A viagem levou quatro horas, mas eu só fiquei acordada em metade dela. Meu pai me acordou com um toque gentil quando chegamos. Estávamos estacionados em frente a uma casa grande, cinza-clara, e a ansiedade voltou a borbulhar; eu ainda não tinha conhecido a esposa dele nem meu enteado.
— Relaxa, abóbora. Os dois estão muito animados para te conhecer. O Brady não para de falar nisso há uma semana — meu pai me tranquilizou.
— Há uma semana? — perguntei, surpresa.
— É, melhor a gente entrar antes que ele saia para te arrastar para dentro ele mesmo — ele riu.
Segui o conselho dele e saí do carro. Olhando para trás, notei o portão a poucos passos dali. O jardim da frente era meticulosamente cuidado, completo com uma mini fonte de onde a água jorrava do que pareciam ser bocas de anjos.
— Bel, Brady, chegamos — anunciou meu pai ao entrarmos na casa.
Duas figuras animadas praticamente correram para o hall de entrada e me envolveram em abraços calorosos. A mulher se afastou, e eu imediatamente me senti à vontade com ela. Parece estranho, mas a presença dela era tão acolhedora que me deixou confortável na mesma hora, antes mesmo de dizer uma palavra.
“Eu sei que isso pode soar estranho”, pensei comigo mesma, “mas sinto como se a conhecesse há uma eternidade.”
— Ai, meu Deus, oi! Eu sou a Bella, e este é meu filho, Brady. Estávamos ansiosos para te conhecer — ela disparou, ainda radiante. Brady ainda não tinha me soltado, e acabei dando uma risadinha.
— Ah, Brady? — eu disse, com a cabeça apoiada confortavelmente no peito dele, já que ele era bem mais alto do que eu.
— Hm? — ele respondeu, aparentemente perdido no momento.
— Já pode me soltar agora — provoquei com suavidade.
Ele se afastou, com as orelhas ficando rosadas. — Certo! Oi, eu sou Brady.
— Lillian — sorri calorosamente para os dois.
— Está com fome? — Bella perguntou de repente.
— Estou, sim — assenti.
— Ótimo! Vou preparar alguma coisa enquanto Brady te ajuda a se instalar. Tudo bem? — ela perguntou.
— Parece perfeito, obrigada — respondi. Ela abriu outro sorriso e me abraçou mais uma vez.
— Estou realmente muito feliz que você esteja aqui. É bom finalmente ter outra garota na casa — ela riu baixinho antes de seguir na direção do que presumi ser a cozinha.
— Bem, vou deixar vocês dois cuidarem disso. Preciso verificar alguns casos — disse meu pai, beijando minha testa antes de sair do cômodo.
— É muito bom ter uma irmãzinha — comentou Brady enquanto começávamos a levar minhas coisas do SUV para dentro.

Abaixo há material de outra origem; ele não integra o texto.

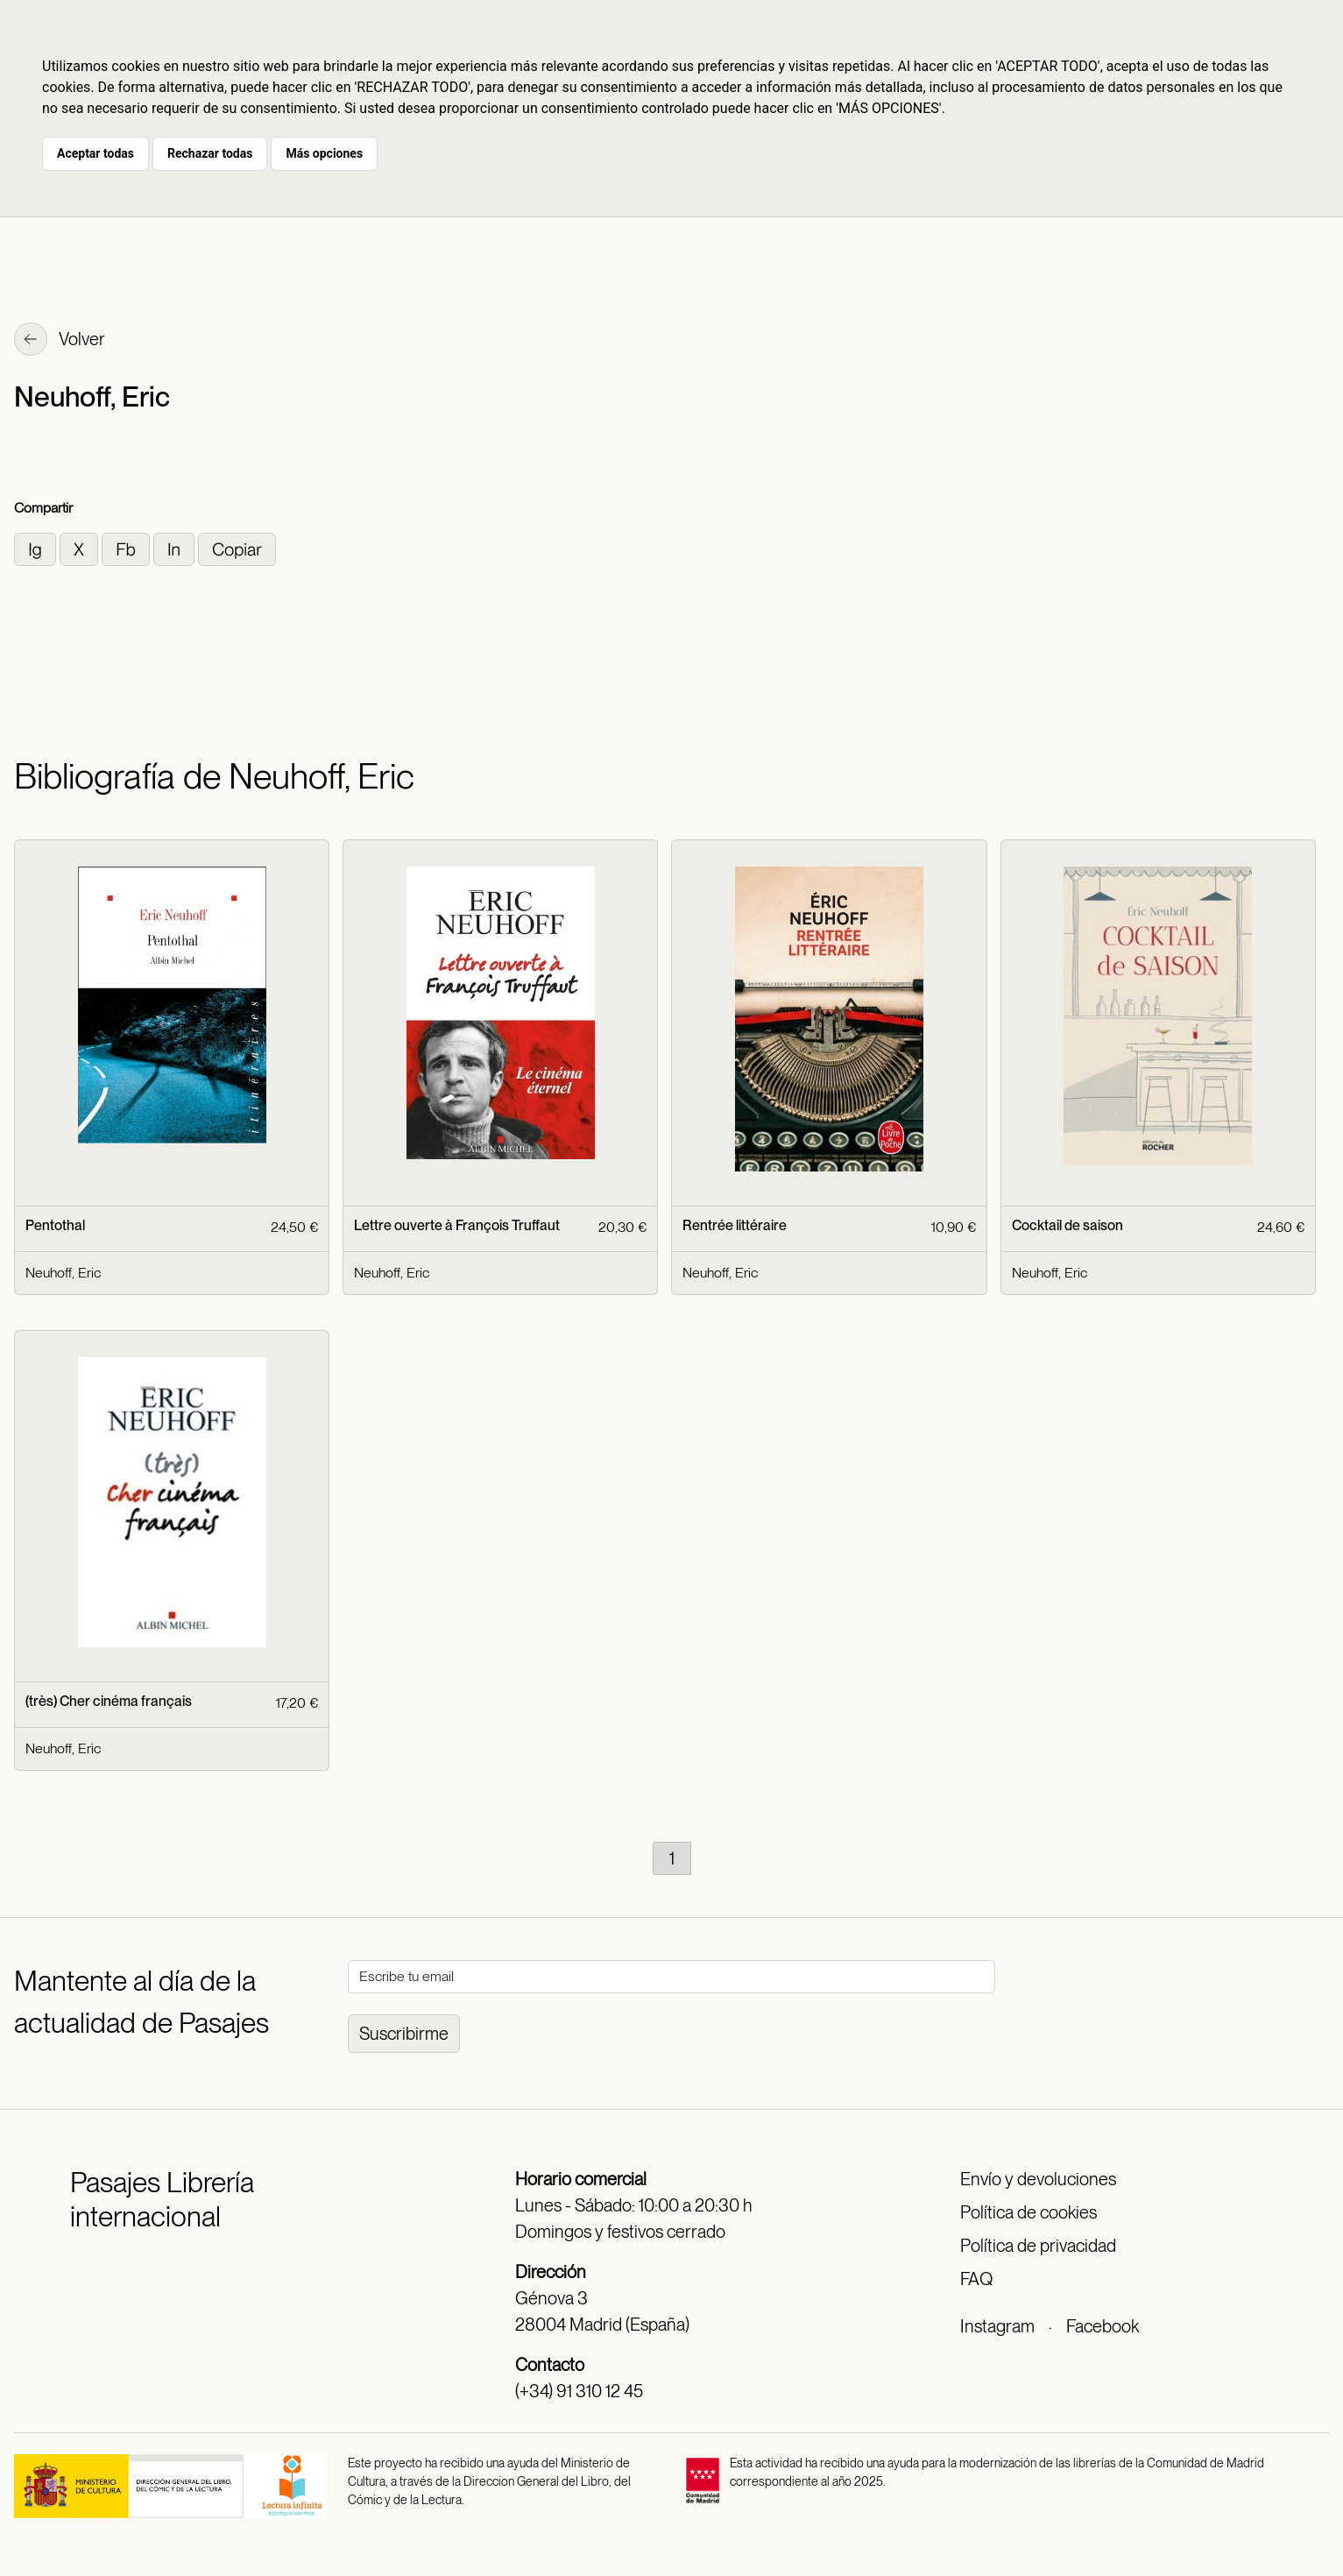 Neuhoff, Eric (63, 1272)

Ele é um ano mais velho do que eu, mas eu pulei um ano, então estamos no último ano juntos.
— A maioria dos irmãos mais velhos não concordaria com você. Ouvi dizer que ser irmão mais velho pode ser cansativo — respondi, em tom brincalhão.
— Se você não estiver preparado, pode ser mesmo — ele corrigiu.
Ergui uma sobrancelha.
— Ah, é? E você está preparado? Achei que você fosse filho único.
— Isso pode até ser verdade, mas, com o meu porte, a maioria dos caras pensaria duas vezes antes de se aproximar de você — argumentou.
Fiquei ali, observando-o. Ele tinha razão; o físico dele era realmente imponente. Com cerca de um metro e oitenta e oito, ombros largos e um maxilar bem definido, o cabelo escuro e os olhos castanho-chocolate contribuíam para aquela aparência intimidadora e, ao mesmo tempo, estranhamente bonita.
“Como alguém consegue parecer acolhedor e intimidador ao mesmo tempo?”, pensei.
— Então, acredita em mim? — ele perguntou, me tirando das minhas observações.